Butter cookie has gained a great popularity in China in recent year, especially for traditionally Chinese New Year and some other Chinese holidays. And we made some adjustment based on our favorite taste like this black sesame butter cookie, Chinese almond cookie and green onion butter cookie.
Since pastry bag and tip are used to shape the cookie instead of cookie presser, the shape is not limited to rose. But I like rose shape the most.
- Making around 15 cookies
- 80g unsalted butter (room temperature)
- 30g icing sugar, sifted
- 1 egg yolk
- Really small pinch of salt
- 25ml whipping cream
- ½ teaspoon vanilla extract (optional)
- 100g low-gluten flower (cake flour or self-raising flour)
- 1 and ½ tablespoon toasted black sesame seeds or more as needed
- Mix sugar and salt with butter in a deep bowl and then cream with an electric mixer until very light and fluffy. This step is really important cause it will influence the texture if the final mixture and the taste of the baked cookie.
- Add egg yolk, vanilla extract and whipping cream and whip until all the ingredients are well combined.
- Sift the low-gluten flower in, garnish toasted black sesame and use a rubber spatula to combine the mixture well. And then transfer the mixture in a pastry bag assembled with coupler and tip. You can choose to use any tip that can make gorgeous swirled roses.

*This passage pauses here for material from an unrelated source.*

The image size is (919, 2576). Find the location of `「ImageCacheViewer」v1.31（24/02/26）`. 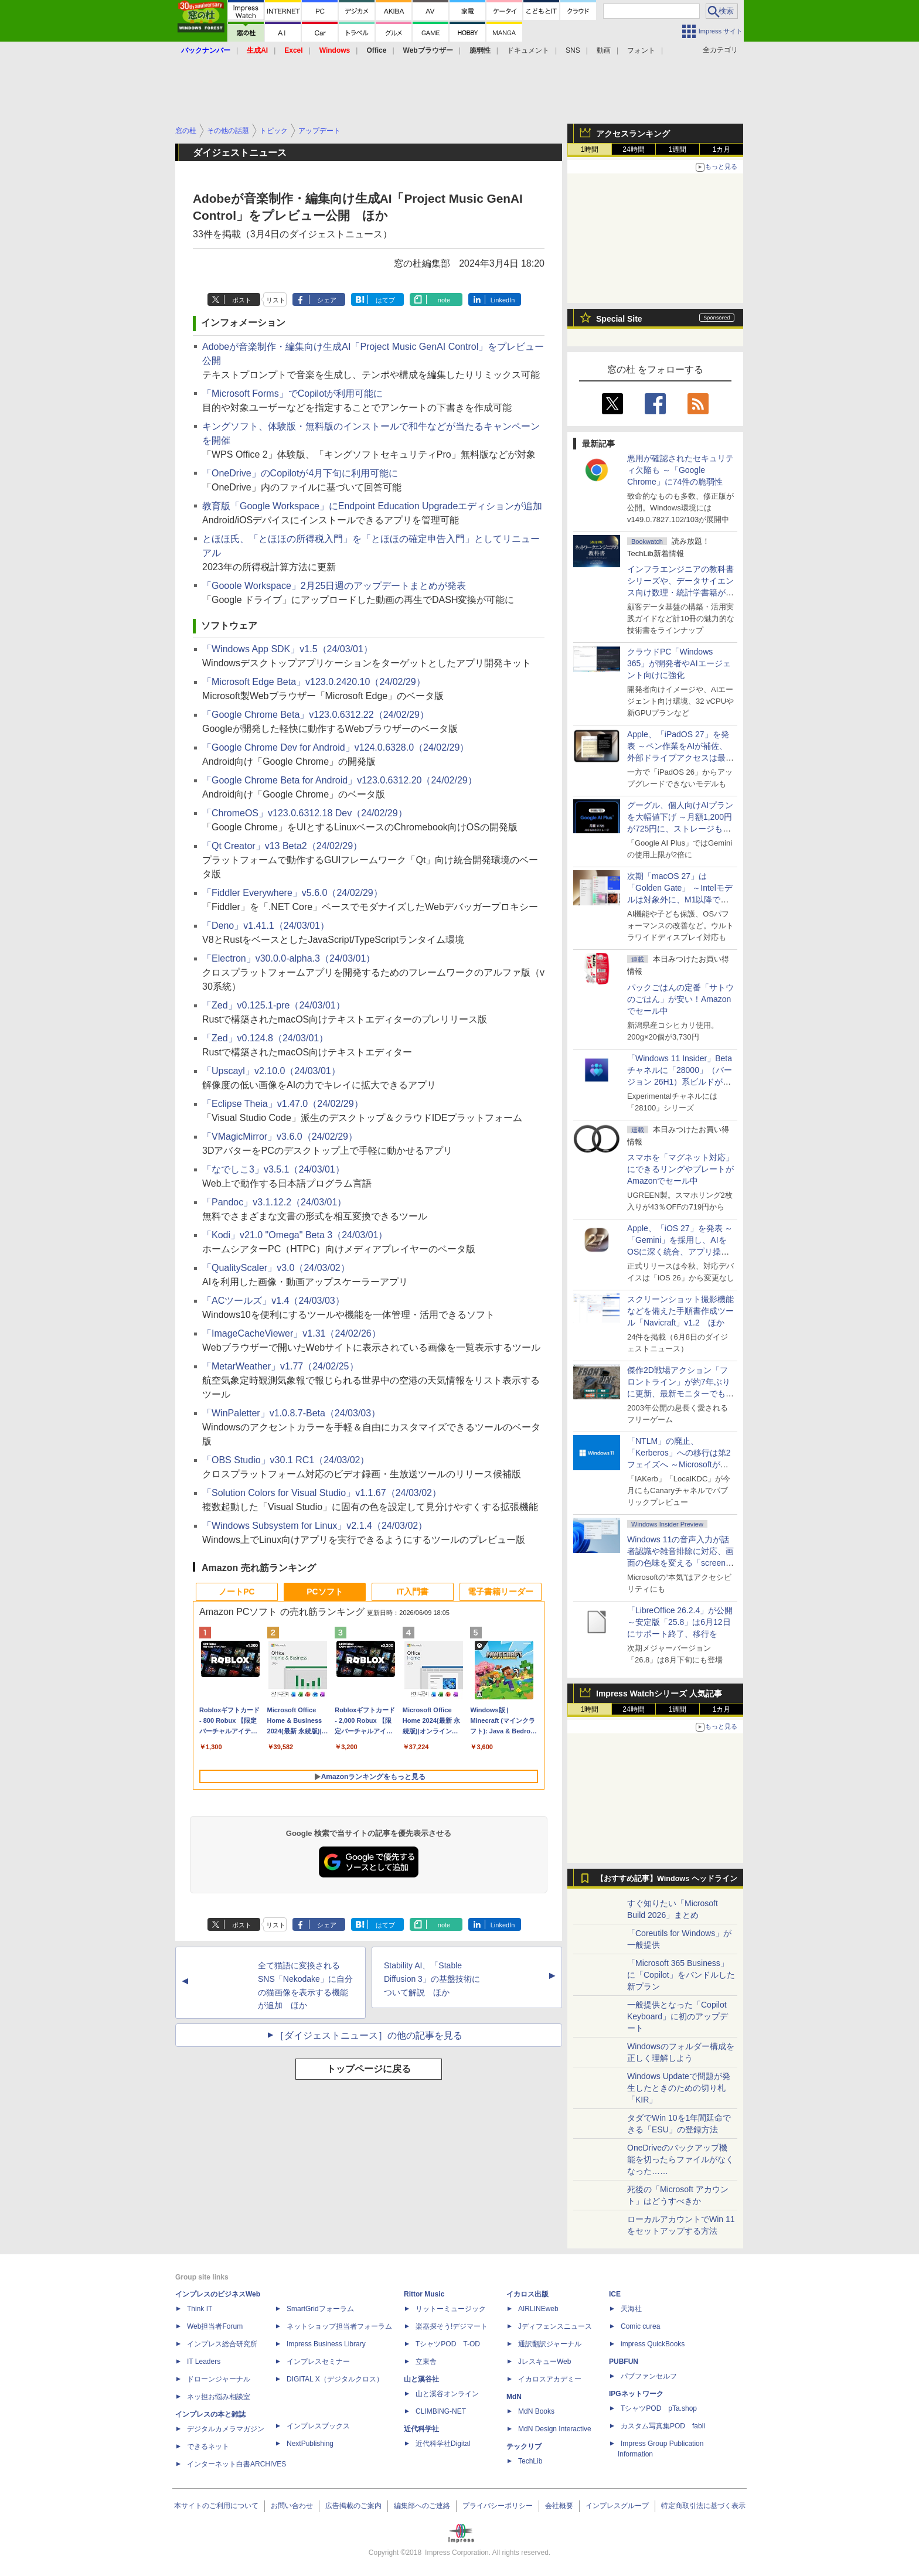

- Firstly, get the baking sheet lined and pre-heat the oven to 175 degree C.
- Start to pipe the rose cookies: hold the pastry bag vertically and start in the center and uniformly rotate the pastry bag while pushing the mixture with uniform force. Space the cookie around 4cm apart.
- Bake in middle rack for 15-20 minutes. Check in the ending minutes until they get a slightly brown color. Wait for several minutes and then transfer to wire rack to cool down.
- Keep all the cookies within airtighter container.